After being away from QSM and the software world for three years, I was blown away by SLIM v8.0's dynamic product integration. I knew it was coming, yet I was still impressed by the simplicity and power of analysis promoted by real-time data and tool links across the SLIM Suite that frees managers to focus on the important program issues.

SLIM-MasterPlan is the center of the SLIM Suite product integration.  It improves upon previously existing program management features of aggregating multiple SLIM-Estimate projects and ancillary tasks with two new capabilities: 

  • Linking SLIM-Control workbooks to provide real-time project tracking and control at the program level 
  • Performing What If analysis at this higher management view to consider a wider range of potential outcomes.

The What If analysis feature is what I want to highlight.

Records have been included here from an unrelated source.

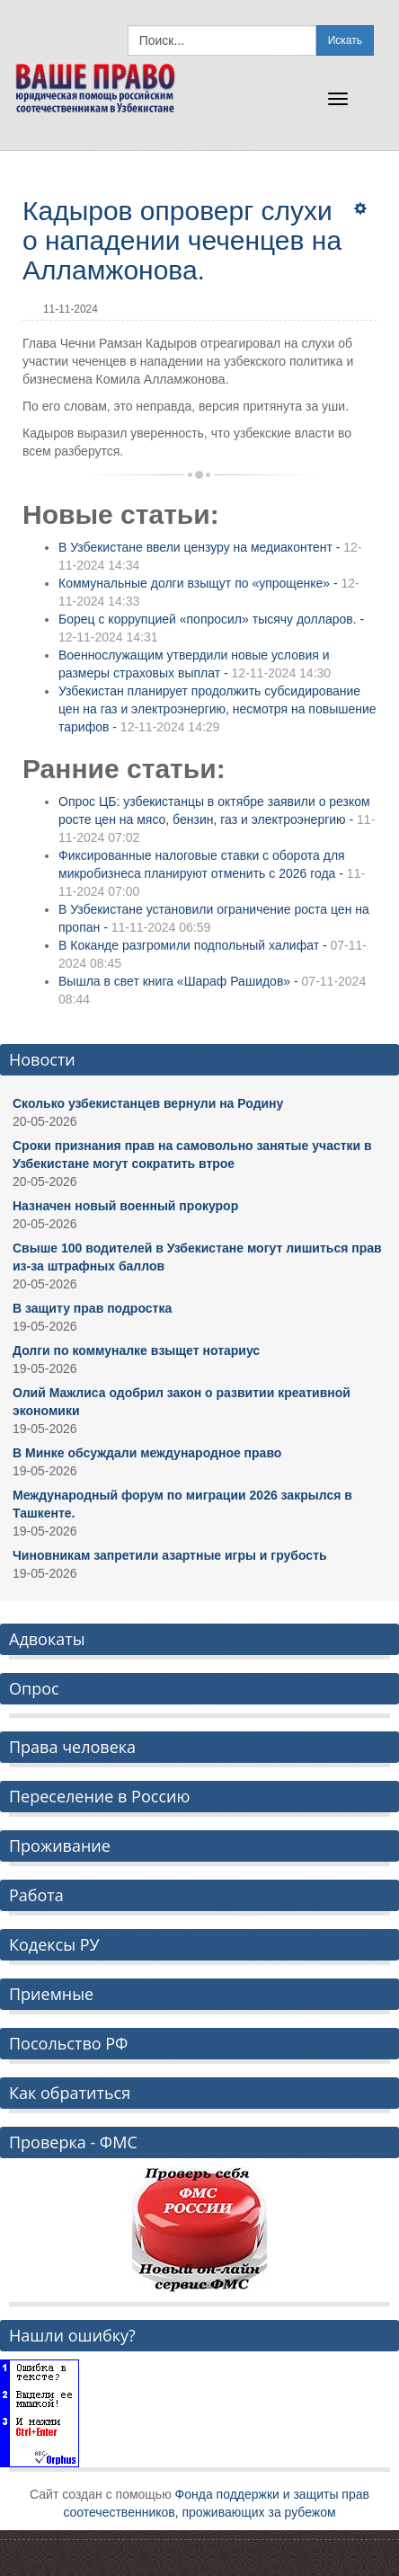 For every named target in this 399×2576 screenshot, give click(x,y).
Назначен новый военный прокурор (125, 1206)
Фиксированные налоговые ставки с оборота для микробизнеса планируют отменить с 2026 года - (211, 873)
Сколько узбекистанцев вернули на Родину (148, 1103)
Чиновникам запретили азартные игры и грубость (170, 1555)
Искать (345, 40)
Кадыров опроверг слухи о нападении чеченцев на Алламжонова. (181, 240)
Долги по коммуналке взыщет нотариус (136, 1350)
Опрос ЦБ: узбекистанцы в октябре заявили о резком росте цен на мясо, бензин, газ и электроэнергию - (216, 819)
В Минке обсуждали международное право (147, 1453)
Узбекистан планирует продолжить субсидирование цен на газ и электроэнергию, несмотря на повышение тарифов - (217, 709)
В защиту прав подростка (92, 1308) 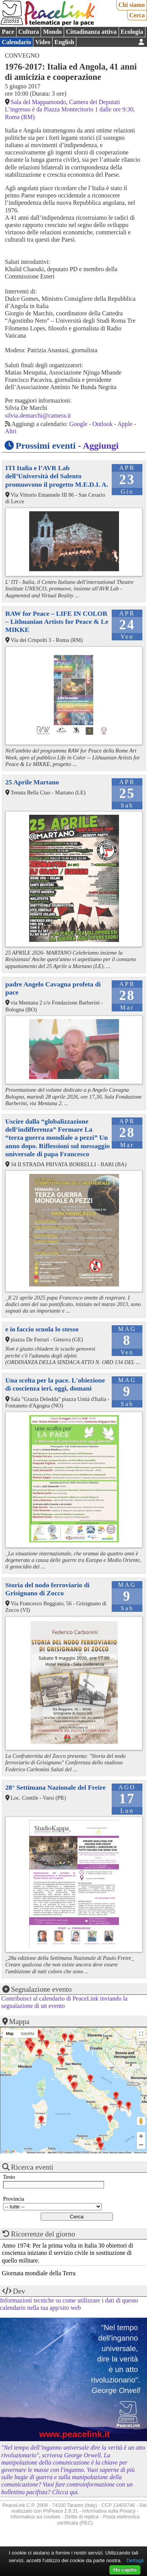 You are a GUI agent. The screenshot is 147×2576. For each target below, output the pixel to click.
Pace (8, 31)
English (64, 42)
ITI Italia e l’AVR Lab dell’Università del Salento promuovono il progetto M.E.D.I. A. (56, 476)
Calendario (16, 42)
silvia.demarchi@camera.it (38, 415)
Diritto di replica (82, 2517)
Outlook (102, 424)
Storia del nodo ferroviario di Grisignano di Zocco (47, 1589)
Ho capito (125, 2570)
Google (78, 424)
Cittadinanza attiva (91, 31)
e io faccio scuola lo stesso (42, 1329)
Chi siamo (131, 5)
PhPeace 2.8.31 (60, 2511)
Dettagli (135, 2560)
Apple (124, 424)
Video (42, 42)
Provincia (13, 2199)
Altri (11, 431)
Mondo (52, 31)
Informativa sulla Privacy (109, 2511)
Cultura (28, 31)
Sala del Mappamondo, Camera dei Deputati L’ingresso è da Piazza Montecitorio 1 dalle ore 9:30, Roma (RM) (70, 109)
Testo (9, 2177)
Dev (19, 2291)
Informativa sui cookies (35, 2517)
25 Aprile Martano (32, 782)
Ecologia (132, 31)
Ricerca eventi (32, 2167)
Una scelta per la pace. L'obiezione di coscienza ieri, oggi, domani (55, 1384)
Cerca (137, 15)
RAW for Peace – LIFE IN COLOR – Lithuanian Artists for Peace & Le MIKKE (56, 621)
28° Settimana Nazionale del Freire (55, 1787)
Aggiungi (101, 446) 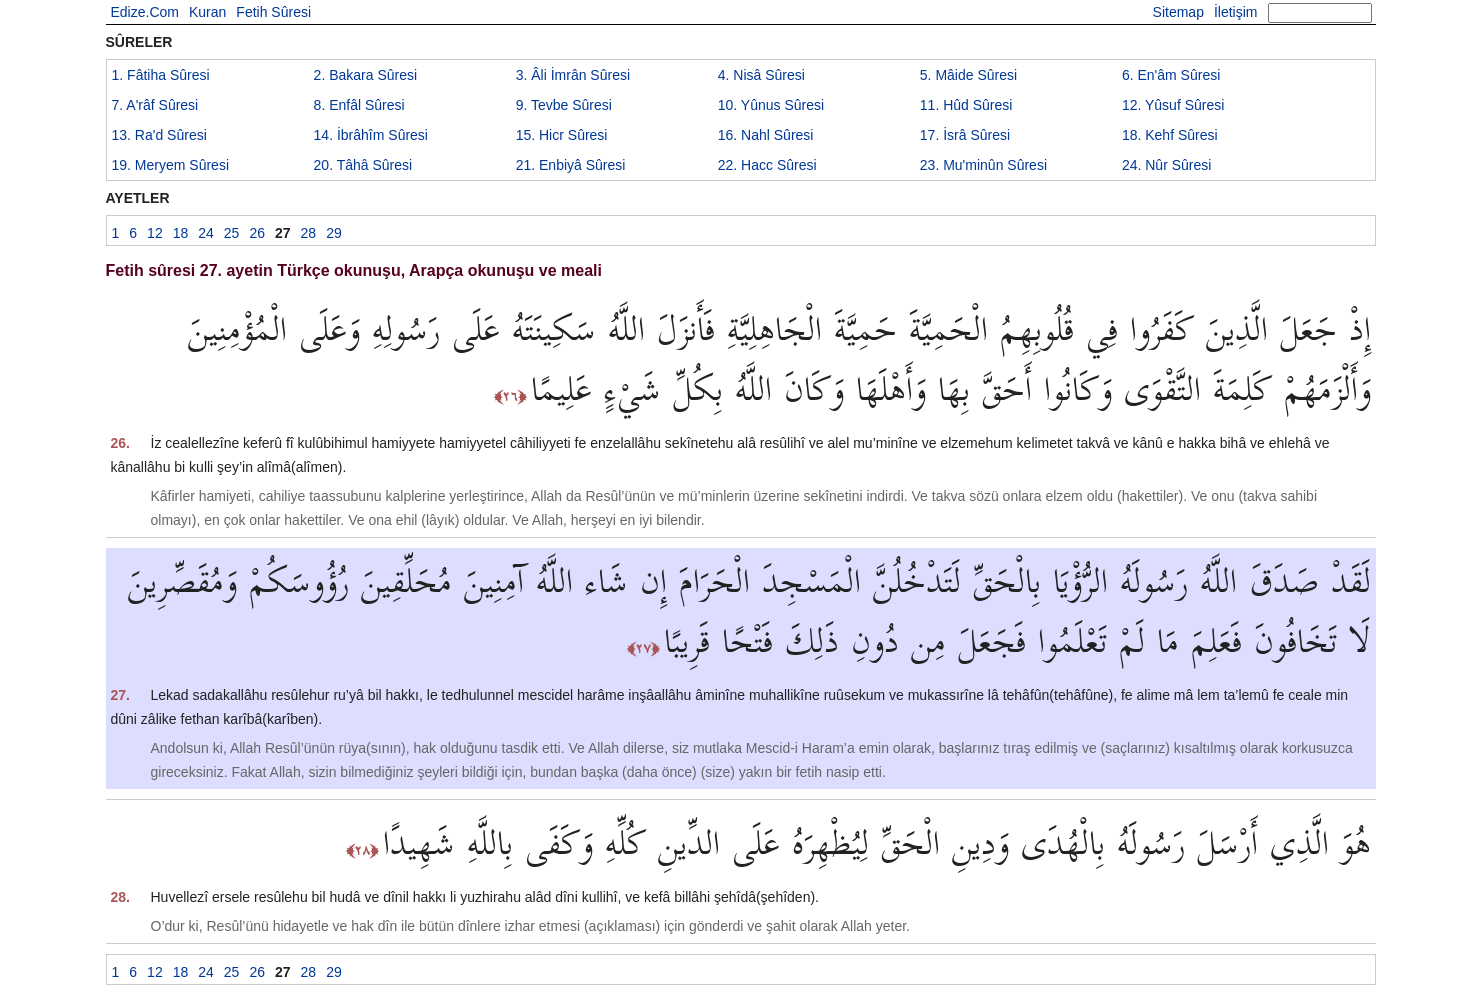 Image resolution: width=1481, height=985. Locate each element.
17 (965, 135)
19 (171, 165)
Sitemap (1178, 12)
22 (767, 165)
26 (257, 233)
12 (1173, 105)
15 (562, 135)
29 (334, 233)
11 (966, 105)
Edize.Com (145, 12)
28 (309, 233)
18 (1170, 135)
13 (159, 135)
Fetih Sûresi (273, 12)
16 (766, 135)
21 (571, 165)
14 (371, 135)
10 (771, 105)
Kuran (207, 12)
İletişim (1236, 12)
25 (232, 233)
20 (363, 165)
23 (983, 165)
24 (1167, 165) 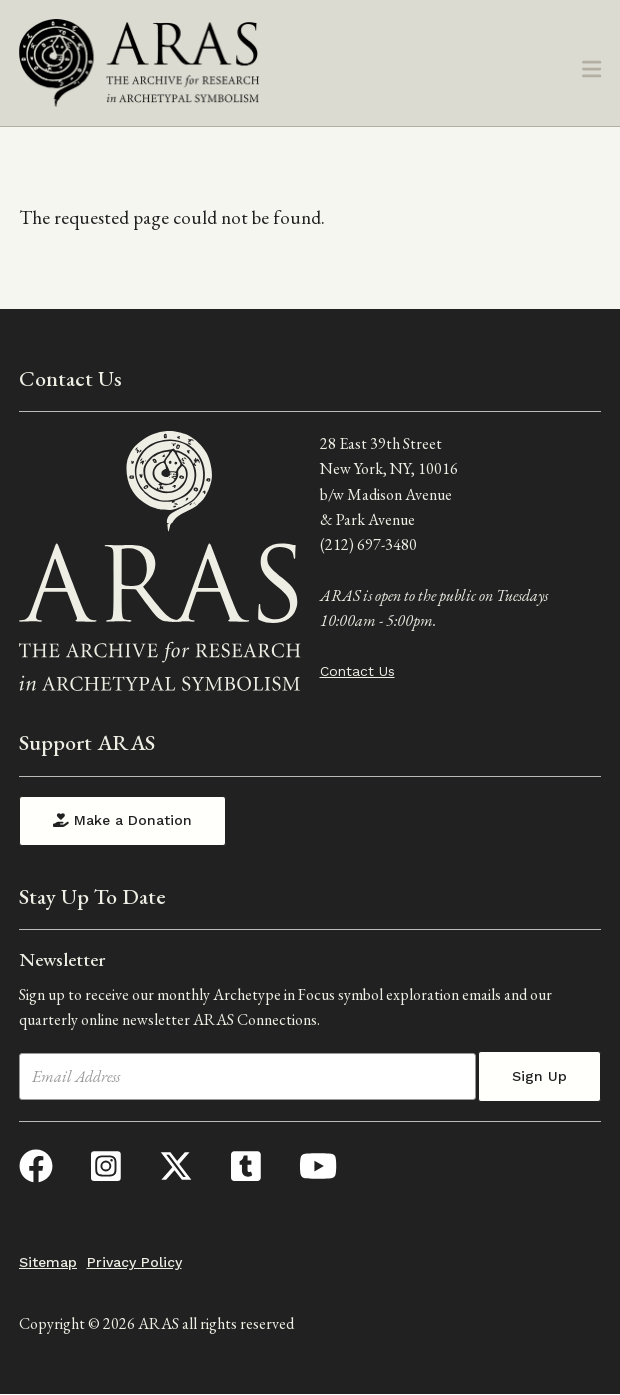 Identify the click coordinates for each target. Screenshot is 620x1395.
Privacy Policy (134, 1262)
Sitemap (48, 1262)
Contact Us (357, 671)
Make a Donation (122, 820) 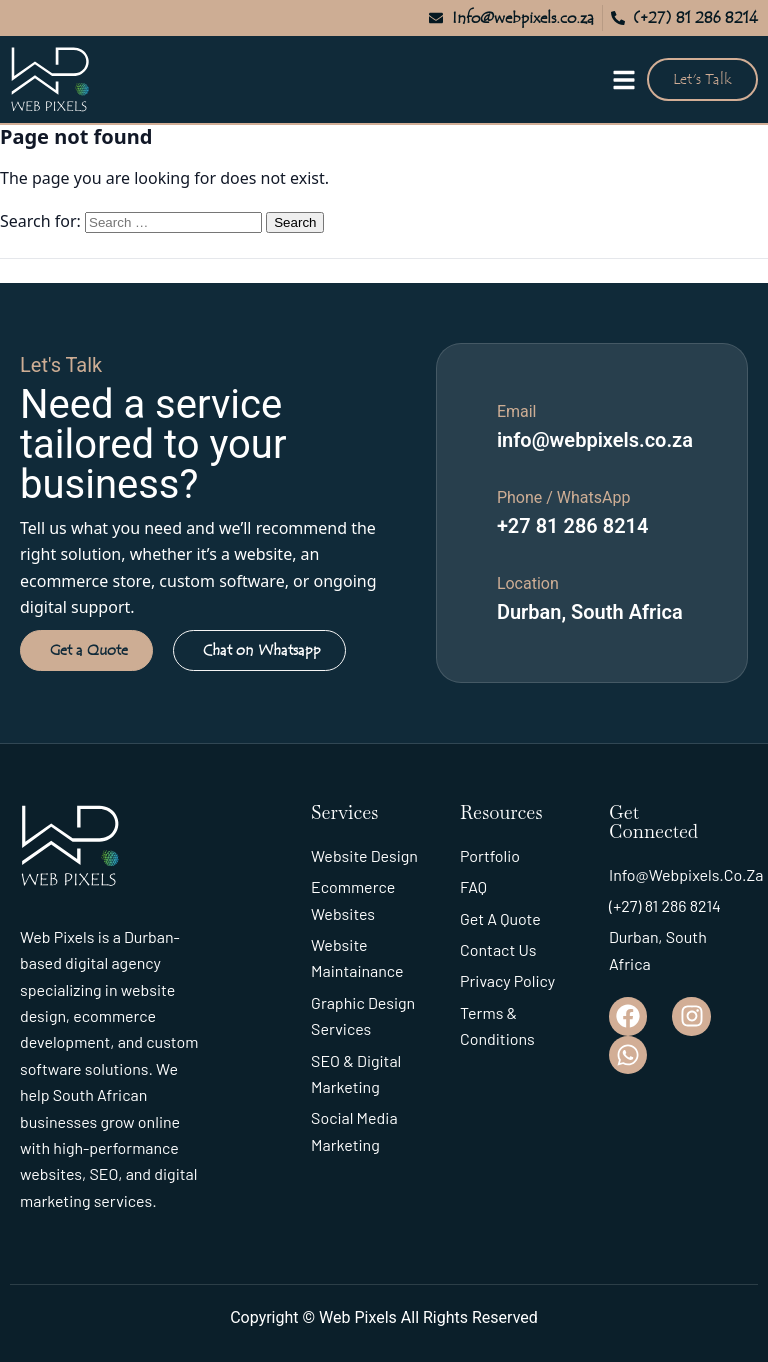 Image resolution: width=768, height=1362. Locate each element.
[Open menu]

A good personal development coach knows the "power of the question."  Questions lead to discovery, innovation, and action that brings about positive change.  Better questions lead to better answers.  SLIM's power and distinction has always been fast and easy evaluation of the impact of change, and exploring the realm of possible outcomes.  That's what we are doing when we ask ourselves "What If…?" (or our boss asks us - and we better know the answer!).  SLIM's solution logs make it easy to compare estimates, plans, and forecasts to alternative solutions, QSM trends, and your historical project database.